The 53-year-old stadium in Washington brought fear and media attention as chunks of concrete fell right in front of the press section during football game. Renovate or demolish? Support for the second option is growing.
RFK Stadium is a famous one for baseball fans in the US. Less so for DC United football supporters, but over the years of playing here many of them developed sympathy for the oversized home.

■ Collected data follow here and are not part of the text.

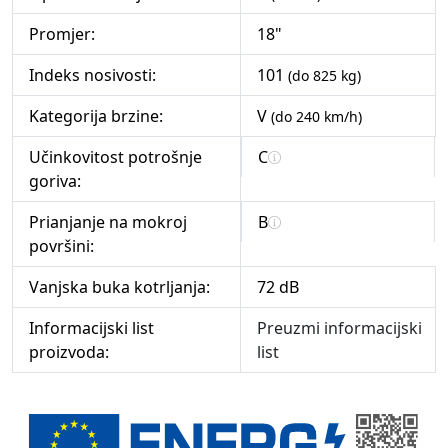
Promjer:
18"
Indeks nosivosti:
101
(do 825 kg)
Kategorija brzine:
V
(do 240 km/h)
Učinkovitost potrošnje
C
goriva:
Prianjanje na mokroj
B
površini:
Vanjska buka kotrljanja:
72 dB
Informacijski list
Preuzmi informacijski
proizvoda:
list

Now it may be time to part as the state of this structure is questioned. On Wednesday, during Copa Centroamericana game between Guatemala and El Salvador, a couple large pieces of concrete fell from the ceiling of the press section overhang and landed right in front of reporters. No-one was hurt, but doubts over the stadium’s lifespan are raised. One look up and spectators saw this, a clear sign that something needs to be done:
This isn’t the first case of this kind, too. As long as 15 years ago a local reporter saw large pieces of concrete fall onto empty seats during gameplay. Over the last two years Washington spent $10 million on repairs, but the result is insufficient to say the least.
Councilman Jack Evans suggests sports at the site can only be played at a brand new stadium. “The cost of doing anything to RFK Stadium is way more expensive than tearing it down and building a new stadium,” Evans said.
Evans is a big supporter of the new DC United stadium at Buzzard Point, which seems to be the first realistic relocation option for the football club. If United leave RFK, the stadium will be left with no major tenant and the sense of its existence in current shape will be gone.